Download stores can re-engineer themselves to take advantage of this, of course. UK store 7digital has a widget that you can post on your blog, and recently signed up Radiohead – a band who still refuse to have their music sold through iTunes. That’s the Radiohead widget below:
Even iTunes has widgets now, albeit not ones you can sell songs through. That’s bound to come in the not-too-distant future, and it’s hard to resist the idea that in not too long, many music fans won’t be logging into music download stores to buy new music.
They’ll be buying it through widgets like the one above or James Blunt’s, or they’ll be having it pushed down to their computer by recommendation services, or they’ll be buying it from their phones, or clicking a button on their DAB radios to cue songs for download, or… they’ll just be streaming it. Basically, I’m wondering whether the notion of the ‘store’ as a place for buying music is, if not dead, at least facing a stern challenge that’ll force the store owners to change the way they do business.
Whether ad-funded services fall into that too is something I’m still trying to figure out (as are they, probably).

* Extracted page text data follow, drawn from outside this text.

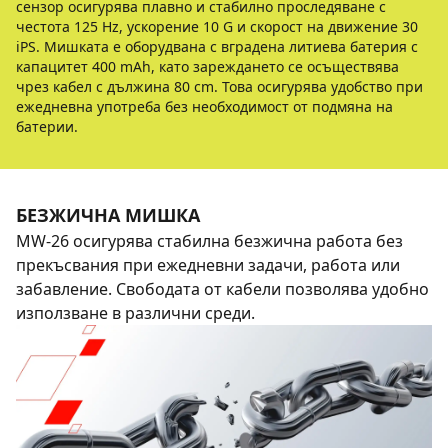
сензор осигурява плавно и стабилно проследяване с
честота 125 Hz, ускорение 10 G и скорост на движение 30
iPS. Мишката е оборудвана с вградена литиева батерия с
капацитет 400 mAh, като зареждането се осъществява
чрез кабел с дължина 80 cm. Това осигурява удобство при
ежедневна употреба без необходимост от подмяна на
батерии.
БЕЗЖИЧНА МИШКА
MW-26 осигурява стабилна безжична работа без
прекъсвания при ежедневни задачи, работа или
забавление. Свободата от кабели позволява удобно
използване в различни среди.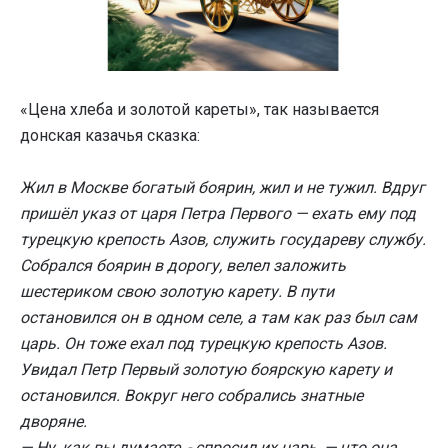
«Цена хлеба и золотой кареты», так называется
донская казачья сказка:
Жил в Москве богатый боярин, жил и не тужил. Вдруг
пришёл указ от царя Петра Первого — ехать ему под
турецкую крепость Азов, служить государеву службу.
Собрался боярин в дорогу, велел заложить
шестериком свою золотую карету. В пути
остановился он в одном селе, а там как раз был сам
царь. Он тоже ехал под турецкую крепость Азов.
Увидал Петр Первый золотую боярскую карету и
остановился. Вокруг него собрались знатные
дворяне.
— Ну, как вы думаете, - спросил их царь, — что она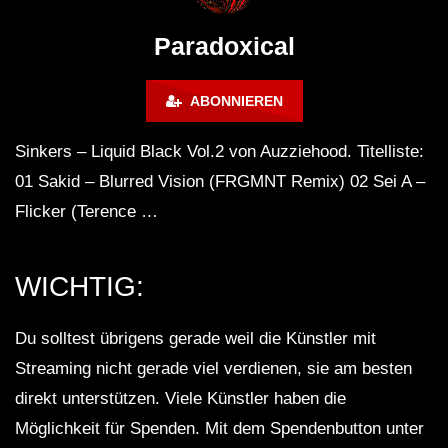
WEEKEND FESTIVAL –
Bass Mix ‘EVOKE’ [C
REBIRTH EDITION
Free]
Paradoxical
ABONNIEREN
Sinkers – Liquid Black Vol.2 von Auzziehood. Titelliste:
01 Sakid – Blurred Vision (FRGMNT Remix) 02 Sei A –
Flicker (Terence …
WICHTIG:
Du solltest übrigens gerade weil die Künstler mit
Streaming nicht gerade viel verdienen, sie am besten
direkt unterstützen. Viele Künstler haben die
Möglichkeit für Spenden. Mit dem Spendenbutton unter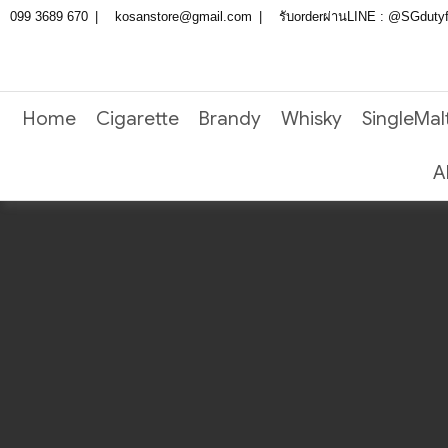
Skip
099 3689 670
kosanstore@gmail.com
รับorderผ่านLINE : @SGduty
to
content
Home
Cigarette
Brandy
Whisky
SingleMal
A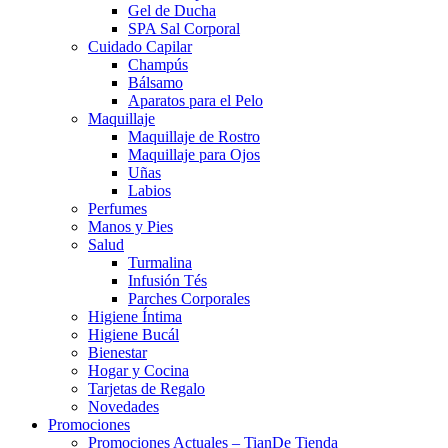
Gel de Ducha
SPA Sal Corporal
Cuidado Capilar
Champús
Bálsamo
Aparatos para el Pelo
Maquillaje
Maquillaje de Rostro
Maquillaje para Ojos
Uñas
Labios
Perfumes
Manos y Pies
Salud
Turmalina
Infusión Tés
Parches Corporales
Higiene Íntima
Higiene Bucál
Bienestar
Hogar y Cocina
Tarjetas de Regalo
Novedades
Promociones
Promociones Actuales – TianDe Tienda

SpiralFrog has at least launched now, while here in the UK, We7 is tackling the same idea (ad-funded music) with a different approach (ads tacked onto the tunes, rather than shown as you download). But particularly with the latter model, surely a store will become less necessary as more ways to let people share the ad-enhanced music files pop up.
When the web first got going, the idea of stores made sense, in that they connected us with familiar offline shopping models. But particularly in the digital music world, where we’re talking digital products, being tied to a non-digital shopping metaphor is starting to feel distinctly restrictive.